Dubai, United Arab Emirates: Shock and awe has given way to a shocking media scandal of the week in Iraq.
The latest revelations of pay for play journalism, admitted now to some degree by the Pentagon, is that US government funds are going to pay off or otherwise subsidize journalists.
Blogger Tony Pierce notes that “this week the LA Times broke the story that the U.S. Military had hired several companies to carry out 'strategic communications' in foreign countries with heavy US Military presence, including a company once called Iraqex, but now called Lincoln Group. The Times discovered that it turned out that many of those communications involved paying Iraqi newspapers to run US propaganda, and yesterday the Pentagon admitted the Times was right, that the US was back in the propaganda biz.”

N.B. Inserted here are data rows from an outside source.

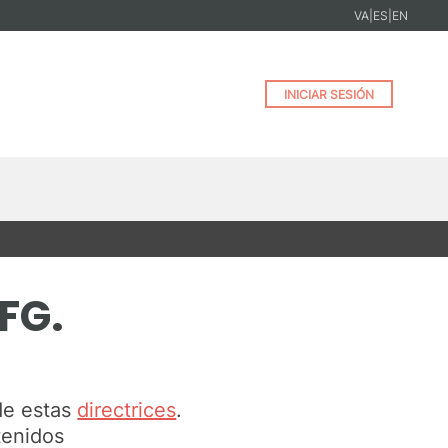
VA
|
ES
|
EN
INICIAR SESIÓN
FG.
de estas
directrices
.
tenidos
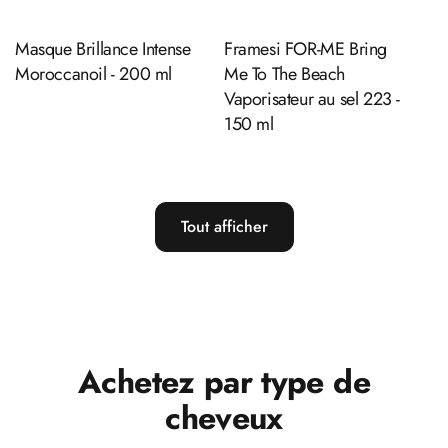
Masque Brillance Intense
Framesi FOR-ME Bring
Moroccanoil - 200 ml
Me To The Beach
Vaporisateur au sel 223 -
150 ml
Tout afficher
Achetez par type de
cheveux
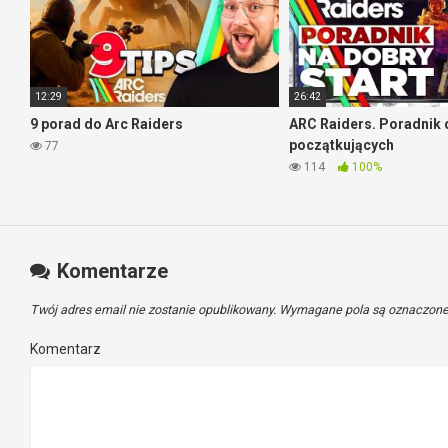
12:29
26:42
9 porad do Arc Raiders
ARC Raiders. Poradnik 
początkujących
77
114
100%
Komentarze
Twój adres email nie zostanie opublikowany.
Wymagane pola są oznaczon
Komentarz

This Lincoln Group is just one part of the information warfare strategy that drives the Bush strategy in Iraq. Bullets and “bullet points,” in Paul Krugman’s phrase, have long been the twin towers of the Bush strategy to engineer perceptions and win support for the Iraq war and its political objectives.
Does anyone remember the ill-fated Office of Strategic Communications run by Iran Contra alumnus John Poindexter with its plan for planting stories favorable to US goals in the press overseas? When it was first announced, and exposed back in 2003, there was a media uproar followed by an announcement that the plan was being shelved and the office closed.
Except Secretary of Defense Rumsfeld made clear he was going to do it anyway - but under a different name. And he did.